DeKALB – Northern Illinois University is saying goodbye to one of its oldest dormitories.
NIU’s Board of Trustees voted 7-1 to approve a $4.5 million plan to demolish Douglas Hall dormitory and build a new section of Lucinda Avenue so it extends from the east to west side of campus.
Douglas Hall is the only building preventing university officials from extending Lucinda Avenue west to Stadium Drive West. Officials also want to add pedestrian walkways, bus lanes and bike paths to Lucinda Avenue.
The plan to revamp Lucinda Avenue as a campus thoroughfare is one of the eight ideas listed in NIU’s master plan, an effort spearheaded by NIU President Doug Baker to make changes to the university to attract more students.
NIU Trustee Marc Strauss was the only trustee to vote against the plan Thursday morning. Strauss was concerned about the timing and he would have liked to further discuss details of the plan, he said.
“It’s a worthy project.
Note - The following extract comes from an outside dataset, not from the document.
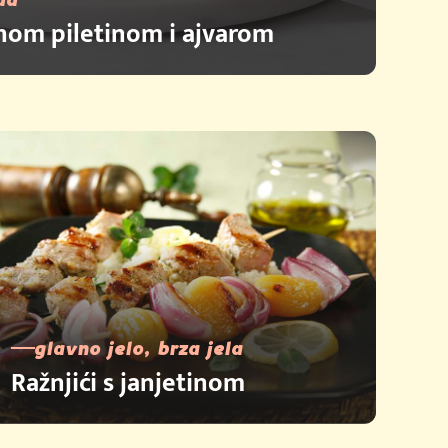
nom piletinom i ajvarom
glavno jelo, brza jela
Ražnjići s janjetinom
It needs to be done at some time,” Strauss said. “I wish we had more time to consider the questions that were raised, but I understand the importance of the project.”
Proponents of the proposal said the plan needed to be approved immediately so work could begin at the end of May or early June and be finished in three or four months, said Bill Nicklas, NIU’s vice president of public safety and community relations.
Douglas Hall has four wings and two main entrances on either side of the building. Built in the 1960s because of a spike in student enrollment, it has no air conditioning or elevators.
Demolition crews will need to be aware of asbestos, a mineral that can cause cancer, on the building tiles.
They will need to demolish one wing at a time to minimize health hazards, Nicklas said.
The $4.5 million will come from local money that NIU has saved over several years, which has no connection with the state of Illinois, said Nancy Suttenfield, NIU’s interim chief financial officer.
NIU has been dealing with a decline in student enrollment since about 2003. When Douglas Hall is removed, the university will still have about 2,000 unoccupied beds, Baker said.
If an influx of students enroll to live on campus, they can live in the Stevenson South Towers, officials said Thursday.